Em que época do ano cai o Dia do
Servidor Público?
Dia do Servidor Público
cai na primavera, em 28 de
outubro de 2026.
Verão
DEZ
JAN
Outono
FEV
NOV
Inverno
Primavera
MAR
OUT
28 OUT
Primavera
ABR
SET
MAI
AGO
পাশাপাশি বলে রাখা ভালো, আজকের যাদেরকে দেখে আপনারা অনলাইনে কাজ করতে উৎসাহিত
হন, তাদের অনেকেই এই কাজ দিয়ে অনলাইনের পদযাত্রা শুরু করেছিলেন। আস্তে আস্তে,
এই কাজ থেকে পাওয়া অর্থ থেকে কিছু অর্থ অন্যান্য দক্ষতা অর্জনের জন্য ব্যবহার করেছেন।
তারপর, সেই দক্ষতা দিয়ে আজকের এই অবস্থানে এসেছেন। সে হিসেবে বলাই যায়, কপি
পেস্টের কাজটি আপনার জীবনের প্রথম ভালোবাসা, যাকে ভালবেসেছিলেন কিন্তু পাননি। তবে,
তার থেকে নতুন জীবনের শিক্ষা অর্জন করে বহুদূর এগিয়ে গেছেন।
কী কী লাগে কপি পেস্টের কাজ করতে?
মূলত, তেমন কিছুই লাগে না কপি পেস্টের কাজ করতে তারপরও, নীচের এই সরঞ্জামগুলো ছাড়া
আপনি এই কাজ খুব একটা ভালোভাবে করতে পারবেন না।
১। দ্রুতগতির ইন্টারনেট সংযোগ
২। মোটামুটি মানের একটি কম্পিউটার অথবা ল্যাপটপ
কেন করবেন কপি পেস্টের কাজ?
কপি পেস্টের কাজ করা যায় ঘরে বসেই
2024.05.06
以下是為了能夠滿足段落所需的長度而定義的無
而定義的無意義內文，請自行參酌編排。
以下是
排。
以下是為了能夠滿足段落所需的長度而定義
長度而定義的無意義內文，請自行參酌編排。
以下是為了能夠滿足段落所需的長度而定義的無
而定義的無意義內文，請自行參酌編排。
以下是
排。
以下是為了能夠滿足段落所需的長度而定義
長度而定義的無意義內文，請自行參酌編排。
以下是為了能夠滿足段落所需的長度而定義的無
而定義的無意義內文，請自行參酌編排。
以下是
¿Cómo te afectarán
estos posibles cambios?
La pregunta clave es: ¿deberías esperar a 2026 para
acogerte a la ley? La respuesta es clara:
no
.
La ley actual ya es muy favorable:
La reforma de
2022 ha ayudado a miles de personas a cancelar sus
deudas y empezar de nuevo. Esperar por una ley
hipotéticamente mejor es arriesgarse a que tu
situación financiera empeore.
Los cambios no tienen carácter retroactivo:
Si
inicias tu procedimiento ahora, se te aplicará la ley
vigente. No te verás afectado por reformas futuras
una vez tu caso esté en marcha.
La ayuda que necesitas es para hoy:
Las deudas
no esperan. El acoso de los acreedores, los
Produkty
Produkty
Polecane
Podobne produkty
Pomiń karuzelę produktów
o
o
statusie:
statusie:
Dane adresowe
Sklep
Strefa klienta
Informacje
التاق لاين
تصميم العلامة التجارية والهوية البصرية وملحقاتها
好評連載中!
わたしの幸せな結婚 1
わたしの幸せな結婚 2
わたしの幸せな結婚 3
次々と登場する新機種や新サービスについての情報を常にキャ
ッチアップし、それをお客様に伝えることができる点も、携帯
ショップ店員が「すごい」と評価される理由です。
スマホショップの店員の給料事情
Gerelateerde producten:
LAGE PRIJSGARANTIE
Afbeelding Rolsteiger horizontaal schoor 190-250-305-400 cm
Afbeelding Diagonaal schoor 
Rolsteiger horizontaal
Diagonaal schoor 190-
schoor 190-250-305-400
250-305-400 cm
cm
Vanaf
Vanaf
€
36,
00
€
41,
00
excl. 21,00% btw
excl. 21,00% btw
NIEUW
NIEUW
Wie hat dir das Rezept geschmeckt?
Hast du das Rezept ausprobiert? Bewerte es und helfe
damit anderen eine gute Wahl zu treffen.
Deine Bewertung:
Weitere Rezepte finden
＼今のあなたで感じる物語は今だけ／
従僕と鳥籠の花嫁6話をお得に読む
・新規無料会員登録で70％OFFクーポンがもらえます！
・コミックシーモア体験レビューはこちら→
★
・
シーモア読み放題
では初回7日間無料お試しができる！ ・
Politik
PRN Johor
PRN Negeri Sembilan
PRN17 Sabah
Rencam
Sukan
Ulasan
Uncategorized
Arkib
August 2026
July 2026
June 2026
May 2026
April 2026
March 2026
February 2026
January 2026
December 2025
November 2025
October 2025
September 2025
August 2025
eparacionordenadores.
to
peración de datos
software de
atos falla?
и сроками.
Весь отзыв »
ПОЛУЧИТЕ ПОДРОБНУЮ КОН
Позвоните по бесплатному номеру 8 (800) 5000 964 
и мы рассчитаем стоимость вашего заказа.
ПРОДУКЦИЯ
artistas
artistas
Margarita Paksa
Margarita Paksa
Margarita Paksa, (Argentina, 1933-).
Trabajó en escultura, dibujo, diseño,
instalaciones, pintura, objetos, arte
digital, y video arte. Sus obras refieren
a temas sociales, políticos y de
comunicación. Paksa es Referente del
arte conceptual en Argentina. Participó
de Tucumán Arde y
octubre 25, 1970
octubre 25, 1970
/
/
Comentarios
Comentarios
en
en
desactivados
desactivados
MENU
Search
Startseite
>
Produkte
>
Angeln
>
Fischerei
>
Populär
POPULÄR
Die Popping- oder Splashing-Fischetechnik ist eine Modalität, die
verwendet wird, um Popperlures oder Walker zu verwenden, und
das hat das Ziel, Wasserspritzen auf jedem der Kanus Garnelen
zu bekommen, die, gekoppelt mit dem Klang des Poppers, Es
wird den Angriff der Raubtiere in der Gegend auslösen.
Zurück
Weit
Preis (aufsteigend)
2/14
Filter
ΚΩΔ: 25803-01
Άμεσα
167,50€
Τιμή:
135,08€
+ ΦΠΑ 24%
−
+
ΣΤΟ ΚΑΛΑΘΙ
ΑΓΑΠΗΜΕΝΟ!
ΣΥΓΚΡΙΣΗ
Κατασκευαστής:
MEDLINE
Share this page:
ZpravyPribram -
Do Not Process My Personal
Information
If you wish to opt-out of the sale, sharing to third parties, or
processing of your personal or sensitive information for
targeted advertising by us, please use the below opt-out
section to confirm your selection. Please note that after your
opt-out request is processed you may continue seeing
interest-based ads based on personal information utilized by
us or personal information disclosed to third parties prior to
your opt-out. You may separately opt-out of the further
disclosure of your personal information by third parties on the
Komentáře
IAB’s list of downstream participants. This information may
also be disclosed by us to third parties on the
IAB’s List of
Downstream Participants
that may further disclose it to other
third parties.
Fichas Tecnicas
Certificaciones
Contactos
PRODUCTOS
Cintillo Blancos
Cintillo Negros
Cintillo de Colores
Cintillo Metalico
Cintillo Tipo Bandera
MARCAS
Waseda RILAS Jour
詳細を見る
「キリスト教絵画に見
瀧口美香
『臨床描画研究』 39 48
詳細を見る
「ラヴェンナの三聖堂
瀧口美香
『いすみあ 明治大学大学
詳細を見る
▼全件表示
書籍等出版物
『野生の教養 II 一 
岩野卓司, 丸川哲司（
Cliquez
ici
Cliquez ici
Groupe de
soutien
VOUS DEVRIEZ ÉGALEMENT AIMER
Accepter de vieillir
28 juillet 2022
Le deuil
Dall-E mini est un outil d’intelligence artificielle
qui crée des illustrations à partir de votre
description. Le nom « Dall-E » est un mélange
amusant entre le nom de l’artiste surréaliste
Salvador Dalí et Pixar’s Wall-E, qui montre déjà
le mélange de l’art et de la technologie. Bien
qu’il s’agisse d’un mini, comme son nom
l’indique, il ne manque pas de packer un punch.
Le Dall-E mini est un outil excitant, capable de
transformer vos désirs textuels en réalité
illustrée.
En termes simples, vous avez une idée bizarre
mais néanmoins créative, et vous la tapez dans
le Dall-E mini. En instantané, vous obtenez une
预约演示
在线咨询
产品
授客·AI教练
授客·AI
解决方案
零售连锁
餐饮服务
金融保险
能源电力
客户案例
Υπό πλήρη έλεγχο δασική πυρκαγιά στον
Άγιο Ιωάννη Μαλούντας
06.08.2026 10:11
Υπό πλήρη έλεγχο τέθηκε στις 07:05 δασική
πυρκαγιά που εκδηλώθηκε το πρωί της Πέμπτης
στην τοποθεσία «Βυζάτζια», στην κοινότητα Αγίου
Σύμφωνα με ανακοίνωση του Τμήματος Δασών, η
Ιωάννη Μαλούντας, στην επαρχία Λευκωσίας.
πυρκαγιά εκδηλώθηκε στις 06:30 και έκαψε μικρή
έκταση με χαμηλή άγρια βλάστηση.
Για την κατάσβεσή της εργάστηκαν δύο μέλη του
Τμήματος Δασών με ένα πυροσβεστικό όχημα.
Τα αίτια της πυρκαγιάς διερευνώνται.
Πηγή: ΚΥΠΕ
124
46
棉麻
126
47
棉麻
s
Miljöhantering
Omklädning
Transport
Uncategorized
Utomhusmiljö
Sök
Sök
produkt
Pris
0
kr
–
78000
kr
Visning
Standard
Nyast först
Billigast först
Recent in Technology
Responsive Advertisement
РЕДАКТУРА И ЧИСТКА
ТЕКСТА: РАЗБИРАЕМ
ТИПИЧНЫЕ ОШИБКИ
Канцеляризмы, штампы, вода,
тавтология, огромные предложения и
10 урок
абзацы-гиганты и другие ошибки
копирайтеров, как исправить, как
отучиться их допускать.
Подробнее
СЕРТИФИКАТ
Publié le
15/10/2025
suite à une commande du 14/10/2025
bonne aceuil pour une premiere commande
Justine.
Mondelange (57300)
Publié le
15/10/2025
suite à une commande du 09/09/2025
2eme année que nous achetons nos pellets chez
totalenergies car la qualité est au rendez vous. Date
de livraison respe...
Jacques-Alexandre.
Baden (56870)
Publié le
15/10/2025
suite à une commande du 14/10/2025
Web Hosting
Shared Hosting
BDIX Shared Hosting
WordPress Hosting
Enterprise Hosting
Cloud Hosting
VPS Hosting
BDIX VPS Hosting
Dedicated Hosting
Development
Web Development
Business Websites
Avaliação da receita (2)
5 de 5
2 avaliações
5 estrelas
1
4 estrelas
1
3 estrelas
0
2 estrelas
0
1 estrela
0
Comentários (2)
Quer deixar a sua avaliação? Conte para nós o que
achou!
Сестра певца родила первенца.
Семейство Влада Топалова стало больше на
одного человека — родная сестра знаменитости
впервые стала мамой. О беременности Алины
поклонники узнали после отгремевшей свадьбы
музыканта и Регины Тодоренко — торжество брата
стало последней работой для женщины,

☆ ☆ ☆ ☆ ☆

Work item
Return exactly the leading lines of the listing, stopping after the line in which "হন, তাদের অনেকেই" occurs.

Written response
Em que época do ano cai o Dia do
Servidor Público?
Dia do Servidor Público
cai na primavera, em 28 de
outubro de 2026.
Verão
DEZ
JAN
Outono
FEV
NOV
Inverno
Primavera
MAR
OUT
28 OUT
Primavera
ABR
SET
MAI
AGO
পাশাপাশি বলে রাখা ভালো, আজকের যাদেরকে দেখে আপনারা অনলাইনে কাজ করতে উৎসাহিত
হন, তাদের অনেকেই এই কাজ দিয়ে অনলাইনের পদযাত্রা শুরু করেছিলেন। আস্তে আস্তে,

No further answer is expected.